### [TASK STATEMENT]
The records that follow must be repeated verbatim, every one of them.

### [EXERCISE INPUT]
────────────────────────────────────────

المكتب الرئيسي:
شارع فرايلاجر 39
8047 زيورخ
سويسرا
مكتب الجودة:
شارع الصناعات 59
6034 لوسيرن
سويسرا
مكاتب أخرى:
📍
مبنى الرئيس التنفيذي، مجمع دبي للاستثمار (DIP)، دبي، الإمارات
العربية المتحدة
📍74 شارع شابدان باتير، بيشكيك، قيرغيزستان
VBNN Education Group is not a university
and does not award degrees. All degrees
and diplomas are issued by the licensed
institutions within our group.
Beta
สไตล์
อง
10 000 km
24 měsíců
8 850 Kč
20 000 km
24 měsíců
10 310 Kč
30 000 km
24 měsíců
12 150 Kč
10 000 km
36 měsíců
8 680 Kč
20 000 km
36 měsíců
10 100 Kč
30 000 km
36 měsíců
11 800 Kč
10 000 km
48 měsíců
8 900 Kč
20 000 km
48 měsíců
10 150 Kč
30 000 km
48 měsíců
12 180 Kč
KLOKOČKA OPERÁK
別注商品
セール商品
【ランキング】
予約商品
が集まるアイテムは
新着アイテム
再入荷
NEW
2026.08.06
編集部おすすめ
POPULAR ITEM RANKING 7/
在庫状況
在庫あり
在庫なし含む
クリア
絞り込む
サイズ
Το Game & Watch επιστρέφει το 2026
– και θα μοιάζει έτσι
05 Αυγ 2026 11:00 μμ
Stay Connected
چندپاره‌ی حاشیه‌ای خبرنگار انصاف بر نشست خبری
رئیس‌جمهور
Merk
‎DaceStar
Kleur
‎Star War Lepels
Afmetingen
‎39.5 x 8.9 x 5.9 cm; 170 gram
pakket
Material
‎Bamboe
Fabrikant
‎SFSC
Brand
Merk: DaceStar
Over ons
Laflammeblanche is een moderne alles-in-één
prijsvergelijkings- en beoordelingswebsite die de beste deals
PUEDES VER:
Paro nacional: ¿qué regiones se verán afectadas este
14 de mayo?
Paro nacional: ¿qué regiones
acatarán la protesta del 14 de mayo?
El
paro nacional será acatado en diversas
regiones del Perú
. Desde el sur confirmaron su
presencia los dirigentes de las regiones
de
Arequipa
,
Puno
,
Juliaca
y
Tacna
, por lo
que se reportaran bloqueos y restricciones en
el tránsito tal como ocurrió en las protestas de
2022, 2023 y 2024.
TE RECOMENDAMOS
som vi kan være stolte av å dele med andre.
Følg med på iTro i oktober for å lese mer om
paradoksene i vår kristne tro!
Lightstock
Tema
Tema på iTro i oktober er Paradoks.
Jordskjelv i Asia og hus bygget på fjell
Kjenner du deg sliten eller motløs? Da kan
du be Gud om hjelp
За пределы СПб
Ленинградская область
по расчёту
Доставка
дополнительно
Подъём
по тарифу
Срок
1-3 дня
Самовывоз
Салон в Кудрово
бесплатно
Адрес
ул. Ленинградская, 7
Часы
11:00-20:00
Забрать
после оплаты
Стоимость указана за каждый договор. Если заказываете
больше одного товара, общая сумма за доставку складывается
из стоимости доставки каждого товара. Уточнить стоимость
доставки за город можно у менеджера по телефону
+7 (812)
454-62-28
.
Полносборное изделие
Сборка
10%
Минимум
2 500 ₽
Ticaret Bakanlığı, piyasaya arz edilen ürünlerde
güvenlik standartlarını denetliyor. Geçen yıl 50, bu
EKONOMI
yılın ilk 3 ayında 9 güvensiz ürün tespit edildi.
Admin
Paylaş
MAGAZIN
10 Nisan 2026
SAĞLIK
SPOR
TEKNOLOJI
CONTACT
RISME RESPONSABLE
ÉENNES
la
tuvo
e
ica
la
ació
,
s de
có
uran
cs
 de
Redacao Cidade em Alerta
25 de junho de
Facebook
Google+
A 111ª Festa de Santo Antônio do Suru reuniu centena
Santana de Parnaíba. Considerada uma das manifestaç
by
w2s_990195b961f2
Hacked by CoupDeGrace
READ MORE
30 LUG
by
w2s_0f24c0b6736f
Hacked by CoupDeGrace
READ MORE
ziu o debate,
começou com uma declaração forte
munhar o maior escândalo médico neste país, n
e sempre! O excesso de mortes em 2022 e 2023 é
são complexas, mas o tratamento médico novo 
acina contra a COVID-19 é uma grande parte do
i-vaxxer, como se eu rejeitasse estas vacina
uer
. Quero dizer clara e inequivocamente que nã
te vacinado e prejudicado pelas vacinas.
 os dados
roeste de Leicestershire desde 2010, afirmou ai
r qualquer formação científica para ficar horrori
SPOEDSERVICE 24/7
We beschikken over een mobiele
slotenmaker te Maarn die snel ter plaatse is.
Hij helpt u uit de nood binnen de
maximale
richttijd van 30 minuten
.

────────────────────────────────────────

### [COMPLETED EXERCISE]
المكتب الرئيسي:
شارع فرايلاجر 39
8047 زيورخ
سويسرا
مكتب الجودة:
شارع الصناعات 59
6034 لوسيرن
سويسرا
مكاتب أخرى:
📍
مبنى الرئيس التنفيذي، مجمع دبي للاستثمار (DIP)، دبي، الإمارات
العربية المتحدة
📍74 شارع شابدان باتير، بيشكيك، قيرغيزستان
VBNN Education Group is not a university
and does not award degrees. All degrees
and diplomas are issued by the licensed
institutions within our group.
Beta
สไตล์
อง
10 000 km
24 měsíců
8 850 Kč
20 000 km
24 měsíců
10 310 Kč
30 000 km
24 měsíců
12 150 Kč
10 000 km
36 měsíců
8 680 Kč
20 000 km
36 měsíců
10 100 Kč
30 000 km
36 měsíců
11 800 Kč
10 000 km
48 měsíců
8 900 Kč
20 000 km
48 měsíců
10 150 Kč
30 000 km
48 měsíců
12 180 Kč
KLOKOČKA OPERÁK
別注商品
セール商品
【ランキング】
予約商品
が集まるアイテムは
新着アイテム
再入荷
NEW
2026.08.06
編集部おすすめ
POPULAR ITEM RANKING 7/
在庫状況
在庫あり
在庫なし含む
クリア
絞り込む
サイズ
Το Game & Watch επιστρέφει το 2026
– και θα μοιάζει έτσι
05 Αυγ 2026 11:00 μμ
Stay Connected
چندپاره‌ی حاشیه‌ای خبرنگار انصاف بر نشست خبری
رئیس‌جمهور
Merk
‎DaceStar
Kleur
‎Star War Lepels
Afmetingen
‎39.5 x 8.9 x 5.9 cm; 170 gram
pakket
Material
‎Bamboe
Fabrikant
‎SFSC
Brand
Merk: DaceStar
Over ons
Laflammeblanche is een moderne alles-in-één
prijsvergelijkings- en beoordelingswebsite die de beste deals
PUEDES VER:
Paro nacional: ¿qué regiones se verán afectadas este
14 de mayo?
Paro nacional: ¿qué regiones
acatarán la protesta del 14 de mayo?
El
paro nacional será acatado en diversas
regiones del Perú
. Desde el sur confirmaron su
presencia los dirigentes de las regiones
de
Arequipa
,
Puno
,
Juliaca
y
Tacna
, por lo
que se reportaran bloqueos y restricciones en
el tránsito tal como ocurrió en las protestas de
2022, 2023 y 2024.
TE RECOMENDAMOS
som vi kan være stolte av å dele med andre.
Følg med på iTro i oktober for å lese mer om
paradoksene i vår kristne tro!
Lightstock
Tema
Tema på iTro i oktober er Paradoks.
Jordskjelv i Asia og hus bygget på fjell
Kjenner du deg sliten eller motløs? Da kan
du be Gud om hjelp
За пределы СПб
Ленинградская область
по расчёту
Доставка
дополнительно
Подъём
по тарифу
Срок
1-3 дня
Самовывоз
Салон в Кудрово
бесплатно
Адрес
ул. Ленинградская, 7
Часы
11:00-20:00
Забрать
после оплаты
Стоимость указана за каждый договор. Если заказываете
больше одного товара, общая сумма за доставку складывается
из стоимости доставки каждого товара. Уточнить стоимость
доставки за город можно у менеджера по телефону
+7 (812)
454-62-28
.
Полносборное изделие
Сборка
10%
Минимум
2 500 ₽
Ticaret Bakanlığı, piyasaya arz edilen ürünlerde
güvenlik standartlarını denetliyor. Geçen yıl 50, bu
EKONOMI
yılın ilk 3 ayında 9 güvensiz ürün tespit edildi.
Admin
Paylaş
MAGAZIN
10 Nisan 2026
SAĞLIK
SPOR
TEKNOLOJI
CONTACT
RISME RESPONSABLE
ÉENNES
la
tuvo
e
ica
la
ació
,
s de
có
uran
cs
 de
Redacao Cidade em Alerta
25 de junho de
Facebook
Google+
A 111ª Festa de Santo Antônio do Suru reuniu centena
Santana de Parnaíba. Considerada uma das manifestaç
by
w2s_990195b961f2
Hacked by CoupDeGrace
READ MORE
30 LUG
by
w2s_0f24c0b6736f
Hacked by CoupDeGrace
READ MORE
ziu o debate,
começou com uma declaração forte
munhar o maior escândalo médico neste país, n
e sempre! O excesso de mortes em 2022 e 2023 é
são complexas, mas o tratamento médico novo 
acina contra a COVID-19 é uma grande parte do
i-vaxxer, como se eu rejeitasse estas vacina
uer
. Quero dizer clara e inequivocamente que nã
te vacinado e prejudicado pelas vacinas.
 os dados
roeste de Leicestershire desde 2010, afirmou ai
r qualquer formação científica para ficar horrori
SPOEDSERVICE 24/7
We beschikken over een mobiele
slotenmaker te Maarn die snel ter plaatse is.
Hij helpt u uit de nood binnen de
maximale
richttijd van 30 minuten
.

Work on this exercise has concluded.